Bowles v. Bowles

721 N.E.2d 1247, 1999 Ind. App. LEXIS 2151, 1999 WL 1143741
CourtIndiana Court of Appeals
DecidedDecember 13, 1999
Docket89A05-9905-CV-239
StatusPublished
Cited by8 cases

This text of 721 N.E.2d 1247 (Bowles v. Bowles) is published on Counsel Stack Legal Research, covering Indiana Court of Appeals primary law. Counsel Stack provides free access to over 12 million legal documents including statutes, case law, regulations, and constitutions.

Bluebook
Bowles v. Bowles, 721 N.E.2d 1247, 1999 Ind. App. LEXIS 2151, 1999 WL 1143741 (Ind. Ct. App. 1999).

Opinion

OPINION

KIRSCH, J.

Frank W. Bowles, Jr. (Father) appeals the decision of the trial court declining to exercise continuing jurisdiction over the determination of the custody of the minor child of Father and Monica Bowles (Mother). He raises the following issue for review:

Whether the trial court erred in declining jurisdiction of this action pursuant to the Uniform Child Custody Jurisdiction Law (UCCJL). We reverse.

FACTS AND PROCEDURAL HISTORY

Father and Mother were married in January 1994. They had a son, G .B., in September 1994. The family lived in Richmond, Wayne County, Indiana. In April 1996, Father filed a petition to dissolve the marriage (Indiana action) in the Wayne Circuit Court (Indiana court). Later, Father and Mother attempted a reconciliation and in August 1996, they moved to Lima, Ohio.

The reconciliation failed, and on December 24, 1996, Mother moved with G.B. to Cook County, Illinois without Father’s knowledge. Two days later, Mother cross-petitioned for dissolution in the pending Indiana action. Over the next two years, Father and Mother participated in a number of hearings and a workshop in the Indiana action. In addition, Father, Mother, and G.B. participated in three custody evaluations by the court-appointed evaluator. On October 19, 1999, the trial court set the final hearing on the dissolution petitions for March 4, 1999. On January 25, 1999, the court-appointed evaluator filed her final custodial evaluation. In the court-appointed evaluator’s first two custody evaluations, she recommended that Mother should be granted custody. In her third and final report, she changed her opinion and recommended that Father be granted custody of G.B.
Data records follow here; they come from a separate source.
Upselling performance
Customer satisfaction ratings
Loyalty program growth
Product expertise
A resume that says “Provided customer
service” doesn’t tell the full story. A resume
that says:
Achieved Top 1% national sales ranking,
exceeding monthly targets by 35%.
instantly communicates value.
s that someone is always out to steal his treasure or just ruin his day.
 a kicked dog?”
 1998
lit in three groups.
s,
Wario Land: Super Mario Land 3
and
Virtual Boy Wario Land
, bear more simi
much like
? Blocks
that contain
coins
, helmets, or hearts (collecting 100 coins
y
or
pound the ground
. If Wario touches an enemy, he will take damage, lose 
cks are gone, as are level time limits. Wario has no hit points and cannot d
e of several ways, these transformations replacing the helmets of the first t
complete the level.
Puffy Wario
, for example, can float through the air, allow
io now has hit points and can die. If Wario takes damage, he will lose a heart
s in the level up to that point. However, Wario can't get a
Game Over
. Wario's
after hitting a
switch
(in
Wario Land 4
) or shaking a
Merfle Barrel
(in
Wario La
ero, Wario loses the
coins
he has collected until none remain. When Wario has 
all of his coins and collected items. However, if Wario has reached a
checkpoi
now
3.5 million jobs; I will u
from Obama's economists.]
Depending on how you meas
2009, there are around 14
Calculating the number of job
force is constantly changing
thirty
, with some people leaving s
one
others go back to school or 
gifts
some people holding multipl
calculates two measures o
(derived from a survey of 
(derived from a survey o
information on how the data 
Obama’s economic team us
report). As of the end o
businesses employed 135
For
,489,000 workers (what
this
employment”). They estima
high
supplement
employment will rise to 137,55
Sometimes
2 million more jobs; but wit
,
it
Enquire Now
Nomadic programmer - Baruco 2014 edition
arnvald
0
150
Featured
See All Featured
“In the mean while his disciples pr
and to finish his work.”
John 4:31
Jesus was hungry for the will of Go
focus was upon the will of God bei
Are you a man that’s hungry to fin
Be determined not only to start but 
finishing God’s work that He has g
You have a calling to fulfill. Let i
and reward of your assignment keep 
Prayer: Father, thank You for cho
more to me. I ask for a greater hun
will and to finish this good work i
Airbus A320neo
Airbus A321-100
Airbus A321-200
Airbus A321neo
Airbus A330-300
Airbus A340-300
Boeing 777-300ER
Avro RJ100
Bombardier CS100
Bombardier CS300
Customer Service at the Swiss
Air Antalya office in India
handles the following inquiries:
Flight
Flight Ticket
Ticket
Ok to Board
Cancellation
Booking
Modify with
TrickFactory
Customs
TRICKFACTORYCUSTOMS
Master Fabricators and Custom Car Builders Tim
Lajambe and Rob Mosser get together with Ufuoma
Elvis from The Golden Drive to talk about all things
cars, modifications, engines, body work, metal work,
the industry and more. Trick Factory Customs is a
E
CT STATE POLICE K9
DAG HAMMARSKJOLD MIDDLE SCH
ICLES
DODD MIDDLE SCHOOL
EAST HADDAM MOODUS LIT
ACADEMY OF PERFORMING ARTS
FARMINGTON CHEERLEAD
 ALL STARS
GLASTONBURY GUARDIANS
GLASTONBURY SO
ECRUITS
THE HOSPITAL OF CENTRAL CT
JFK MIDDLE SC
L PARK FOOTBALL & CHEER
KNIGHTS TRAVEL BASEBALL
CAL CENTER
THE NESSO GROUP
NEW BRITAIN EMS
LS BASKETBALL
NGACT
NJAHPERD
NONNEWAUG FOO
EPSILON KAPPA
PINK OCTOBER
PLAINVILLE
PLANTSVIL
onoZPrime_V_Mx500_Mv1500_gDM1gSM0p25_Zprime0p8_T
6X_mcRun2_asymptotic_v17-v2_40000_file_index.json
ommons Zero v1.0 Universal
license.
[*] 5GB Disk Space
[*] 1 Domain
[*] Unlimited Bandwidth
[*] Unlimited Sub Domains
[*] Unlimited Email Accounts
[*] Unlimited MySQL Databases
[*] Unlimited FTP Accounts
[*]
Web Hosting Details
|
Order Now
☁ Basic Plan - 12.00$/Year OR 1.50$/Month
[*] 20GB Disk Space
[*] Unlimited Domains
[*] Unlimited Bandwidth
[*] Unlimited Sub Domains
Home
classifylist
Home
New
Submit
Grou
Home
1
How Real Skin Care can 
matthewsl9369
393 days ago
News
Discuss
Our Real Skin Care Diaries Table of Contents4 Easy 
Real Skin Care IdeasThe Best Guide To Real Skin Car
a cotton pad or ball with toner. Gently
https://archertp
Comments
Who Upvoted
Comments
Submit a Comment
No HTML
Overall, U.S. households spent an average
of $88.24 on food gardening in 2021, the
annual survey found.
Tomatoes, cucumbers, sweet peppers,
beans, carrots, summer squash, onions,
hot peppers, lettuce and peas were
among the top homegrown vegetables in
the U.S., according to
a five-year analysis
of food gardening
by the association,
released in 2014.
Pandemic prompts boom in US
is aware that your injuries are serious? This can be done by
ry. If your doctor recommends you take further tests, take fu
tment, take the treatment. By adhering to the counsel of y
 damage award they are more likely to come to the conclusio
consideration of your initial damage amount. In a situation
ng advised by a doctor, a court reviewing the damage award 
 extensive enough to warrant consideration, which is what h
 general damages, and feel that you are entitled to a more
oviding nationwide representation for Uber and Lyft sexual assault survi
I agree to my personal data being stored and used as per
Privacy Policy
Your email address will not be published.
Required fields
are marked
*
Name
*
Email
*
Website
On February 25, 1999, Mother filed a motion to dismiss the Indiana action, claiming that Indiana was an inconvenient forum under the UCCJL. On March 2, 1999, Mother filed a petition for dissolution of marriage in a Cook County, Illinois court. The Indiana court denied Mother’s *1249 motion to dismiss and held a final hearing on the dissolution on March 4, 1999. On April 12, 1999, the Honorable Carole K. Bellows of the Cook County, Illinois court sent the Indiana court a letter advising it of Judge Bellows’ belief that the Illinois court had jurisdiction of this matter and would proceed. On May 3, 1999, the Indiana court declared its dissolution decree final, but yielded jurisdiction on the custody matter to the Illinois court. Father now appeals.

DISCUSSION AND DECISION

Father contends that the trial court erred in declining to exercise continuing jurisdiction in this action. We review a trial court’s UCCJL jurisdiction determination under an abuse of discretion standard. Ortman v. Ortman, 670 N.E.2d 1317, 1319 (Ind.Ct.App.1996), trans. denied (1997). An abuse of discretion occurs when the trial court’s decision is clearly against the logic and effect of the facts and circumstances before the court. Pryor v. Pryor, 709 N.E.2d 374, 376 (Ind.Ct.App.1999). The court also abuses its discretion when it misinterprets or misapplies the law. Id.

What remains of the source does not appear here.